HYPERLOCK: In-Memory Hyperdimensional Encryption in Memristor Crossbar Array
This work proposes a novel encryption method for hardware security, though it is incremental as it builds on existing memristor and hyperdimensional computing techniques.
The paper tackles the challenge of implementing cryptography using memristor crossbar arrays by leveraging their stochastic properties and binary hypervectors, achieving 100% decryption accuracy for text despite circuit noise.

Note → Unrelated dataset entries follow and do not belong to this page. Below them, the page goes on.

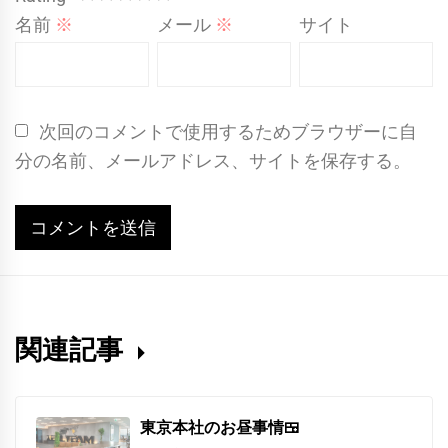
名前
※
メール
※
サイト
次回のコメントで使用するためブラウザーに自
分の名前、メールアドレス、サイトを保存する。
関連記事
東京本社のお昼事情🍱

We present a novel cryptography architecture based on memristor crossbar array, binary hypervectors, and neural network. Utilizing the stochastic and unclonable nature of memristor crossbar and error tolerance of binary hypervectors and neural network, implementation of the algorithm on memristor crossbar simulation is made possible. We demonstrate that with an increasing dimension of the binary hypervectors, the non-idealities in the memristor circuit can be effectively controlled. At the fine level of controlled crossbar non-ideality, noise from memristor circuit can be used to encrypt data while being sufficiently interpretable by neural network for decryption. We applied our algorithm on image cryptography for proof of concept, and to text en/decryption with 100% decryption accuracy despite crossbar noises. Our work shows the potential and feasibility of using memristor crossbars as an unclonable stochastic encoder unit of cryptography on top of their existing functionality as a vector-matrix multiplication acceleration device.